Zaman gazetesi yazarı Şahin Alpay bugünkü köşesinde yine Başbakan Erdoğan'a önemli eleştirilerde bulundu.
AKP’ye ve Erdoğan’a yaptığı eleştirilerle, Başbakan’ın Başdanışmanı Yalçın Akdoğan’ın hedefe koyduğu Şahin Alpay, “iktidarların diktatörlüğe dönüşme tehlikesinden” bahsetti ve Başbakan Erdoğan’ın “bölücülüğü teşvik ettiğini” yazdı.
İşte Zaman yazarı Alpay’ın “Demokrasinin namusu özgürlüklerdir” başlıklı o yazısı:
“Başbakan Erdoğan’ın son aylarda bazen Mısır, bazen Türkiye bağlamında tekrarladığı bir tema şu: “Sandık, demokrasinin namusudur.” Sayın Başbakan’a itirazım var, çünkü “sandık” yani iktidarın seçimle belirlenmesi, demokrasinin “namusu” değil ta kendisidir.
Hür ve adil olmak koşuluyla; yani hile karışmaması, seçme özgürlüğü olması, verilen oyların (örneğin bizdeki % 10’luk gibi aşırı yüksek seçim barajları dolayısıyla) çöpe gitmemesi şartıyla seçimler, elbette ki demokrasinin olmazsa olmazıdır. Ama hür ve adil seçimle gelen iktidarlar, yurttaşların temel hak ve özgürlüklerine saygı göstermezse, demokrasi kolaylıkla otoriter bir yönetime, hatta diktatörlüğe dönüşebilir. Yani “sandık”, pekâlâ diktatörlükle özdeş hale gelebilir. Etrafımıza baktığımızda çok örneği görebiliriz.
Bu nedenle günümüz dünyası, bu arada katılım müzakereleri yürüttüğümüz Avrupa Birliği demokrasiyi yalnızca hür ve adil seçim olarak değil, aynı zamanda yurttaşların gerek bireyler, gerekse etnik ve dinsel gruplar olarak hak ve özgürlüklerinin tanındığı, “özgürlükçü ve çoğulcu” demokrasi olarak anlamakta ve tanımlamaktadır. Kopenhag Siyasi Kriterleri ne diyor?
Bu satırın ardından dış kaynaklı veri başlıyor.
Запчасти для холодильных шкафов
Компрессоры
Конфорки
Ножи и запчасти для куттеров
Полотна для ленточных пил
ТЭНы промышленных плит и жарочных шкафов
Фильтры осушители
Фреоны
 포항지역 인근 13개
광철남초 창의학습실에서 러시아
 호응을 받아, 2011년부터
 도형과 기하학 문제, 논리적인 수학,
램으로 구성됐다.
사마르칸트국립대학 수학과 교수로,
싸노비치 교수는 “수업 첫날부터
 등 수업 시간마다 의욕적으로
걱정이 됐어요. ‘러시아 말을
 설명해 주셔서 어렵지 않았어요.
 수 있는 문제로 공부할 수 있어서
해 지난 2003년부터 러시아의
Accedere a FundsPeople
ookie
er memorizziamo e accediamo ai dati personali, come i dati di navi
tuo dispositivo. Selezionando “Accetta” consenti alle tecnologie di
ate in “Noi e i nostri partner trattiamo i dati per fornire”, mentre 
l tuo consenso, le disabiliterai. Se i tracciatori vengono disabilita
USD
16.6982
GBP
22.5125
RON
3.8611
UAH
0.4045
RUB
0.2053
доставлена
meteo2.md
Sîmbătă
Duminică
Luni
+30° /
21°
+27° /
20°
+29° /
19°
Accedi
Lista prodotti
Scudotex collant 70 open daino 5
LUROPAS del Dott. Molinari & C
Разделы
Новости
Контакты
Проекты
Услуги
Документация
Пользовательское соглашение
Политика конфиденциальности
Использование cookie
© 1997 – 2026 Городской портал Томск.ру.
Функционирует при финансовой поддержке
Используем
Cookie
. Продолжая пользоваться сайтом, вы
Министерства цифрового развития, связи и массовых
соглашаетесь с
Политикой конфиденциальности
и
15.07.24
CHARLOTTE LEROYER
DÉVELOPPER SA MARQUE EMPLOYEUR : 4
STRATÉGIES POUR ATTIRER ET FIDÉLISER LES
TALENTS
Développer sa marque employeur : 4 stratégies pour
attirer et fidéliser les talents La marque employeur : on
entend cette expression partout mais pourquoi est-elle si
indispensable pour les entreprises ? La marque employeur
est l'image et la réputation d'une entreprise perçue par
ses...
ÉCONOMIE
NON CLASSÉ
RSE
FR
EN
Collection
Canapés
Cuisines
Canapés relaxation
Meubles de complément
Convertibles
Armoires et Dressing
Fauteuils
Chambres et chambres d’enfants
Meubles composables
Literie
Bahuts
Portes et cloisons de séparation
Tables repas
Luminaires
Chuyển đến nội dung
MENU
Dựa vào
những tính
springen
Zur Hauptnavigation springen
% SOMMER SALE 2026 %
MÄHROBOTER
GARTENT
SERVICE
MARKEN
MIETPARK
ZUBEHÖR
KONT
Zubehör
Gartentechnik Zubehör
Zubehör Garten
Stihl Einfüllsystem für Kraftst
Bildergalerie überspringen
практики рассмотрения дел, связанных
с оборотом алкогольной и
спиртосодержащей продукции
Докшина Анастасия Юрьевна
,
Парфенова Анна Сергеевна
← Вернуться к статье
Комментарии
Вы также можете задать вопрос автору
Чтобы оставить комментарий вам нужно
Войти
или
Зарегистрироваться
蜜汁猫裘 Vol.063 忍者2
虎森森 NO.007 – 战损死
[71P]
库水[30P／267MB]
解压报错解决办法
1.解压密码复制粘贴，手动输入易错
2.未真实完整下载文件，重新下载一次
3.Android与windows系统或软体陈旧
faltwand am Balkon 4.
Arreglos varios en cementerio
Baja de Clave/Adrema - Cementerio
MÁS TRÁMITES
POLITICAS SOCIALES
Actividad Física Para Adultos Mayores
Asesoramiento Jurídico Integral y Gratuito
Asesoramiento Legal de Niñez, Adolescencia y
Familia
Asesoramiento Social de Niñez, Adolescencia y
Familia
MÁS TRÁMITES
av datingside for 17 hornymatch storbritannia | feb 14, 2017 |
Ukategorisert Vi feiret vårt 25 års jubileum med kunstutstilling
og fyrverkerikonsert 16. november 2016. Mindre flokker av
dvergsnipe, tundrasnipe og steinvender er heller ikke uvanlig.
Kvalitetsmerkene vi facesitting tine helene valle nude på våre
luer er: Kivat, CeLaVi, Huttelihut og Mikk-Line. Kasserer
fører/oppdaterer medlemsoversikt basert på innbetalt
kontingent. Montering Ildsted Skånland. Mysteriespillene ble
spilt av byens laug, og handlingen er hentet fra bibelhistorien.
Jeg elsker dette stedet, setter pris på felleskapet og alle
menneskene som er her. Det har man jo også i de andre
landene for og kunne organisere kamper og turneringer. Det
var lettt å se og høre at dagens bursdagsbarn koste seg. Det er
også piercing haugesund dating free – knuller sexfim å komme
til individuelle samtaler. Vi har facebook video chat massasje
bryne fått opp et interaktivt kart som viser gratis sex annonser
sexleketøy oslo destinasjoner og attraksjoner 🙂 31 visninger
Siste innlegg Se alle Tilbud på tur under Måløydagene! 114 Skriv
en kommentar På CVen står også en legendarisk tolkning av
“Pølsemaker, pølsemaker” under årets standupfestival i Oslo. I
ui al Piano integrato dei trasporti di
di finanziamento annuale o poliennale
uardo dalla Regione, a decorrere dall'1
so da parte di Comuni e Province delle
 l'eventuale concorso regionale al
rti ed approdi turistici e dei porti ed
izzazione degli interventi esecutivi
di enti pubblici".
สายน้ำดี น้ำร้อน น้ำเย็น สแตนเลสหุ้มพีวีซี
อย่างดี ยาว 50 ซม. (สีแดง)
AB’ye üye olabilmesi için aday ülkede “demokrasiyi (yani iktidarın seçimle belirlenmesini), hukuk devletini, insan haklarını ve azınlıkların saygı görmesini ve korunmasını güven altına alan kurumların istikrar kazanmış olması” gerekir. Dolayısıyla, evet “sandık” demokrasinin “olmazsa olmazı”dır, ama demokrasinin “namusu”, yani onu gerçek kılacak olan, bireylerin ve grupların (hangi büyüklükte çoğunluğa dayanırsa dayansın, hiçbir iktidar tarafından çiğnenemeyecek) temel hak ve özgürlükleridir. Özgürlükler ihlal edildiği için Avusturya AB’den çıkarılma tehdidi altında kalmıştı; şimdilerde de Macaristan o konumda.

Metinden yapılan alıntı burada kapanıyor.